Requirements for Greenplum
Capture | Hub | Integrate |
---|---|---|
This section describes the requirements, access privileges, and other features of HVR when using Greenplum for replication. For information about compatibility and supported versions of Greenplum with HVR platforms, see Platform Compatibility Matrix.
For the Capabilities supported by HVR on Greenplum, see Capabilities for Greenplum.
For information about the supported data types and mapping of data types in source DBMS to the corresponding data types in target DBMS or file format, see Data Type Mapping.
For instructions to quickly setup replication using Greenplum, see Quick Start for HVR - Greenplum.
ODBC Connection
It is not required to install HVR on any of the nodes of the Greenplum cluster. HVR can be installed on a standalone machine from which it connects to the Greenplum cluster. HVR requires the DataDirect Connect XE ODBC driver for Greenplum installed (on the machine from which HVR connects to a Greenplum server).

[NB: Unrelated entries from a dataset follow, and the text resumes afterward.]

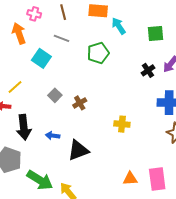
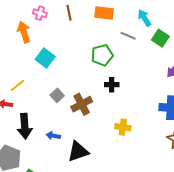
cyan arrow: (119, 26) -> (144, 18), moved
green square: (156, 34) -> (160, 38), turned 36
gray line: (62, 38) -> (128, 36), moved
black cross: (148, 70) -> (112, 85), moved, turned 32
brown cross: (80, 103) -> (82, 104), size x1.5

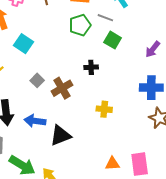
green square: (160, 38) -> (113, 40), moved
green pentagon: (102, 55) -> (80, 25), moved
blue arrow: (53, 136) -> (35, 121), size x1.5

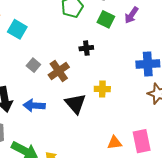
purple arrow: (153, 49) -> (131, 15), moved
black triangle: (60, 136) -> (75, 104), moved, turned -45

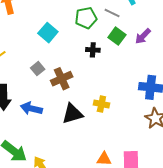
cyan square: (17, 29) -> (48, 33), moved
black cross: (86, 48) -> (93, 50), moved
black triangle: (75, 104) -> (72, 114), turned 45

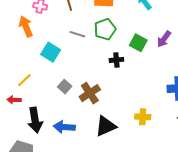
gray line: (112, 13) -> (77, 34), moved
cyan square: (48, 33) -> (51, 52), moved
yellow cross: (101, 104) -> (143, 117), moved

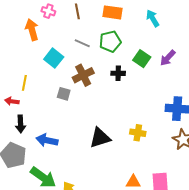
yellow line: (24, 80) -> (24, 83), turned -42
gray square: (65, 87) -> (64, 94), turned -32
brown cross: (90, 93) -> (83, 75), moved
black arrow: (35, 120) -> (21, 124), moved, size x0.7
blue arrow: (64, 127) -> (47, 140), moved

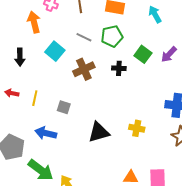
yellow line: (24, 83) -> (35, 98), moved
gray square: (64, 94) -> (64, 107), moved
black arrow: (21, 124) -> (20, 57), moved

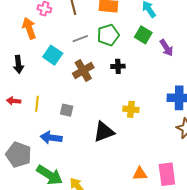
gray line: (84, 37) -> (80, 39), turned -42
green square: (143, 54) -> (143, 35), moved
purple arrow: (169, 54) -> (166, 48), turned -72
yellow cross: (137, 128) -> (131, 109), moved

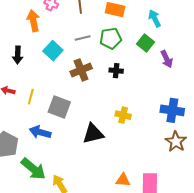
gray square: (67, 110) -> (59, 107), size x1.6

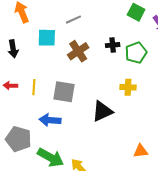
green pentagon: (111, 38) -> (136, 53), moved
cyan square: (53, 51) -> (47, 38), turned -30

For information about the supported ODBC driver version, refer to the HVR release notes (hvr.rel) available in hvr_home directory or the download page.
Location Connection
This section lists and describes the connection details required for creating Greenplum location in HVR.
Field | Description |
---|---|
Node | The hostname or ip-address of the machine on which the Greenplum server is running. Example: gp430 |
Port | The port on which the Greenplum server is expecting connections. Example: 5432 |
Database | The name of the Greenplum database. Example: sfdec02 |
User | The username to connect HVR to the Greenplum Database. Example: hvruser |
Password | The password of the User to connect HVR to the Greenplum Database. |
Driver Manager Library | The directory path where the ODBC Driver Manager Library is installed. This field is applicable only for Linux/Unix operating system. |
ODBCINST | The directory path where odbcinst.ini file is located. This field is applicable only for Linux/Unix operating system. |
ODBC Driver | The user defined (installed) ODBC driver to connect HVR to the Greenplum server. |
Integrate and Refresh Target
HVR supports integrating changes into a Greenplum location. This section describes the configuration requirements for integrating changes (using Integrate and refresh) into Greenplum location. For the list of supported Greenplum versions, into which HVR can integrate changes, see Integrate changes into location in Capabilities.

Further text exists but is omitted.